This entent and an hundred sithe worse
Writeth this man; there God his bones curse.
"Sithe" signifies "times." Pope has generalised the imprecation, and extended it to all bards, living or deceased, whereby the fitness of invoking a curse upon their bones is destroyed.
[6] Chaucer would have thought it an anomaly for a Christian knight to invoke the heathen deities. The original is,
A wife! ah! Sainte Mary, benedicite,
How might a man have any adversite
That hath a wife? certes I cannot say.
The requirements of the metre in this and other passages of Chaucer, show that benedicite was sometimes contracted, in the pronunciation, to ben'cite.

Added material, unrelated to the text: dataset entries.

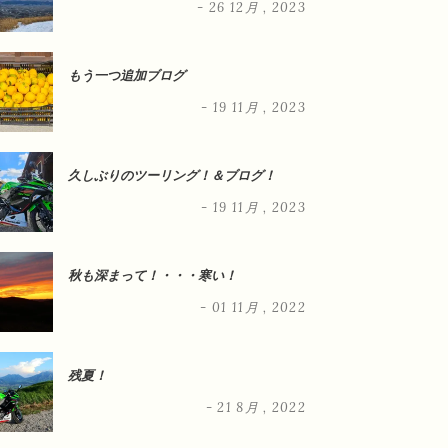
- 26 12月 , 2023
もう一つ追加ブログ
- 19 11月 , 2023
久しぶりのツーリング！＆ブログ！
- 19 11月 , 2023
秋も深まって！・・・寒い！
- 01 11月 , 2022
残夏！
- 21 8月 , 2022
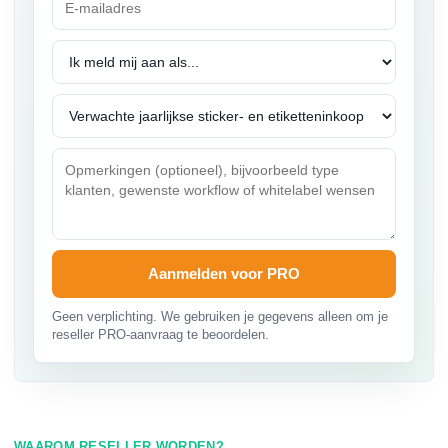
Aanmelden voor PRO
Geen verplichting. We gebruiken je gegevens alleen om je
reseller PRO-aanvraag te beoordelen.
WAAROM RESELLER WORDEN?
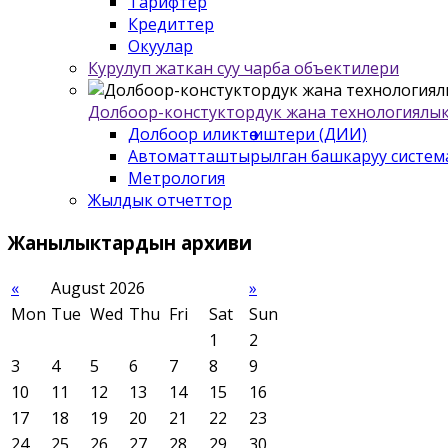
Тарифтер
Кредиттер
Окуулар
Курулуп жаткан суу чарба объектилери
Долбоор-констуктордук жана технологиялык
Долбоор иликтѳѳ иштери (ДИИ)
Автоматташтырылган башкаруу систем
Метрология
Жылдык отчеттор
Жанылыктардын
архиви
«
August 2026
»
Mon
Tue
Wed
Thu
Fri
Sat
Sun
1
2
3
4
5
6
7
8
9
10
11
12
13
14
15
16
17
18
19
20
21
22
23
24
25
26
27
28
29
30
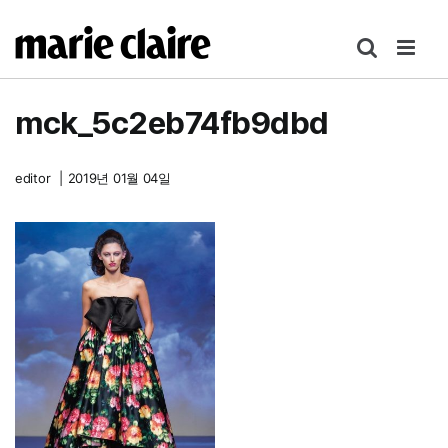
콘
텐
츠
로
mck_5c2eb74fb9dbd
건
너
뛰
editor
|
2019년 01월 04일
기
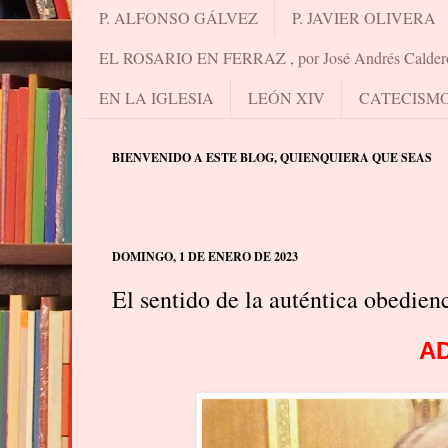
P. ALFONSO GÁLVEZ
P. JAVIER OLIVERA
EL ROSARIO EN FERRAZ , por José Andrés Calder
EN LA IGLESIA
LEÓN XIV
CATECISM
BIENVENIDO A ESTE BLOG, QUIENQUIERA QUE SEAS
DOMINGO, 1 DE ENERO DE 2023
El sentido de la auténtica obedien
A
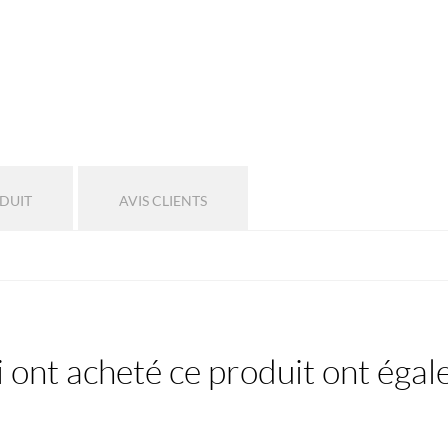
ODUIT
AVIS CLIENTS
i ont acheté ce produit ont éga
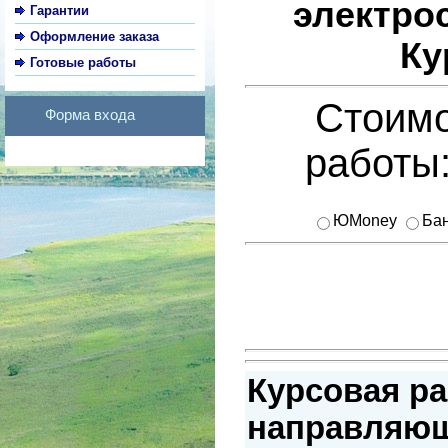
электро
Гарантии
Оформление заказа
Ку
Готовые работы
Стоимо
Форма входа
работы
ЮMoney
Бан
Курсовая ра
направляющ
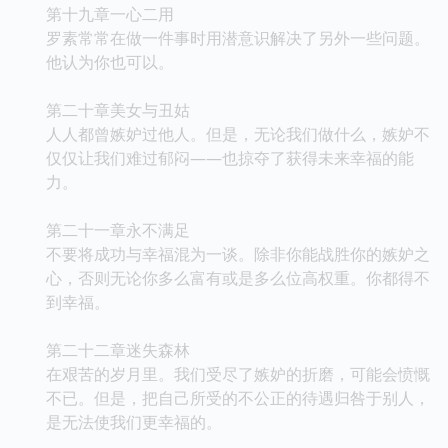
第十九章一心二用
罗素常常在做一件事时用潜意识解决了另外一些问题。
他认为你也可以。
第二十章美女与丑姑
人人都曾嫉妒过他人。但是，无论我们做什么，嫉妒不
仅仅让我们难过郁闷——也掠夺了获得未来幸福的能
力。
第二十一章永不满足
不要将成功与幸福混为一谈。除非你能战胜你的嫉妒之
心，否则无论你多么富有或是多么位高权重。你都得不
到幸福。
第二十二章迷失森林
在艰苦的岁月里。我们受尽了嫉妒的折磨，可能会愤慨
不已。但是，把自己所受的不公正的待遇归咎于别人，
是无法使我们更幸福的。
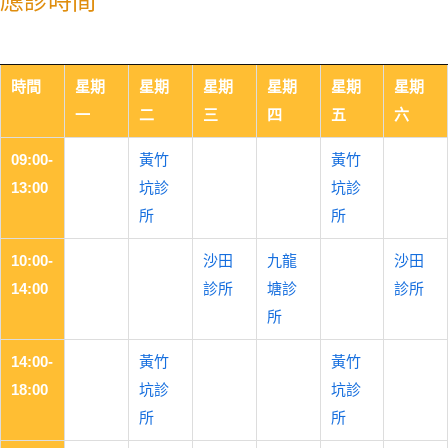
應診時間
時間
星期
星期
星期
星期
星期
星期
一
二
三
四
五
六
09:00-
黃竹
黃竹
13:00
坑診
坑診
所
所
10:00-
沙田
九龍
沙田
14:00
診所
塘診
診所
所
14:00-
黃竹
黃竹
18:00
坑診
坑診
所
所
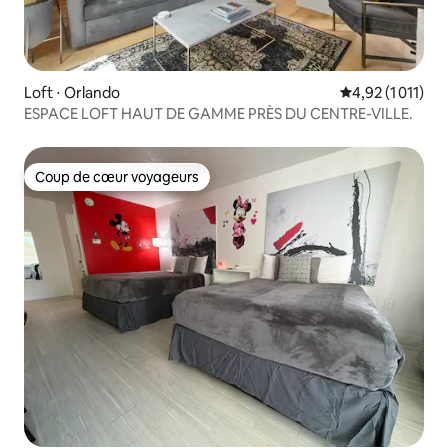
Loft ⋅ Orlando
Évaluation moye
4,92 (1 011)
ESPACE LOFT HAUT DE GAMME PRÈS DU CENTRE-VILLE.
Coup de cœur voyageurs
Coup de cœur voyageurs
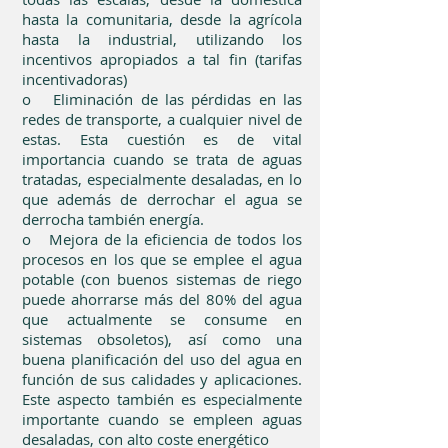
hasta la comunitaria, desde la agrícola
hasta la industrial, utilizando los
incentivos apropiados a tal fin (tarifas
incentivadoras)
o Eliminación de las pérdidas en las
redes de transporte, a cualquier nivel de
estas. Esta cuestión es de vital
importancia cuando se trata de aguas
tratadas, especialmente desaladas, en lo
que además de derrochar el agua se
derrocha también energía.
o Mejora de la eficiencia de todos los
procesos en los que se emplee el agua
potable (con buenos sistemas de riego
puede ahorrarse más del 80% del agua
que actualmente se consume en
sistemas obsoletos), así como una
buena planificación del uso del agua en
función de sus calidades y aplicaciones.
Este aspecto también es especialmente
importante cuando se empleen aguas
desaladas, con alto coste energético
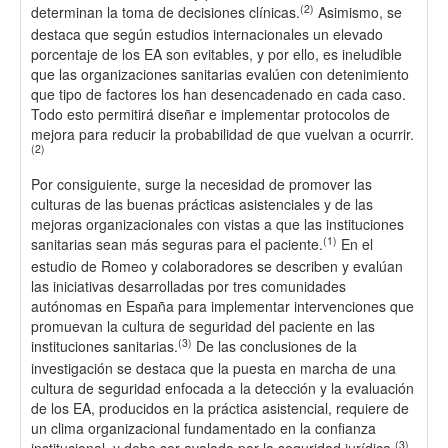
(2)
determinan la toma de decisiones clínicas.
Asimismo, se
destaca que según estudios internacionales un elevado
porcentaje de los EA son evitables, y por ello, es ineludible
que las organizaciones sanitarias evalúen con detenimiento
que tipo de factores los han desencadenado en cada caso.
Todo esto permitirá diseñar e implementar protocolos de
mejora para reducir la probabilidad de que vuelvan a ocurrir.
(2)
Por consiguiente, surge la necesidad de promover las
culturas de las buenas prácticas asistenciales y de las
mejoras organizacionales con vistas a que las instituciones
(1)
sanitarias sean más seguras para el paciente.
En el
estudio de Romeo y colaboradores se describen y evalúan
las iniciativas desarrolladas por tres comunidades
autónomas en España para implementar intervenciones que
promuevan la cultura de seguridad del paciente en las
(3)
instituciones sanitarias.
De las conclusiones de la
investigación se destaca que la puesta en marcha de una
cultura de seguridad enfocada a la detección y la evaluación
de los EA, producidos en la práctica asistencial, requiere de
un clima organizacional fundamentado en la confianza
(3)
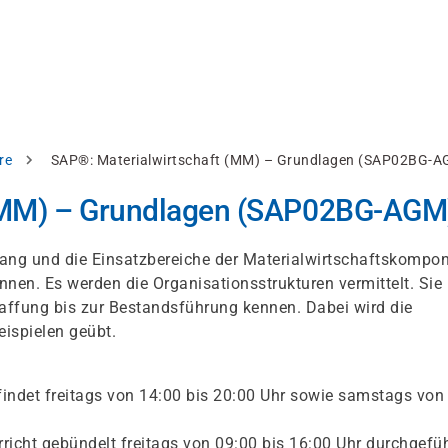
re
SAP®: Materialwirtschaft (MM) – Grundlagen (SAP02BG-A
 (MM) – Grundlagen (SAP02BG-AGM
ang und die Einsatzbereiche der Materialwirtschaftskompo
n. Es werden die Organisationsstrukturen vermittelt. Sie
affung bis zur Bestandsführung kennen. Dabei wird die
ispielen geübt.
findet freitags von 14:00 bis 20:00 Uhr sowie samstags von
rricht gebündelt freitags von 09:00 bis 16:00 Uhr durchgefüh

[7] The merchant, in his account of the motives which actuated the knight, dilates more largely in the original, and in more enthusiastic language, upon the felicity of marriage. A wife helps her husband in his work, is the careful guardian of his property, and is perfect in her submission.
She saith nought ones nay when he saith ye;
Do this, saith he; all ready, sir, saith she.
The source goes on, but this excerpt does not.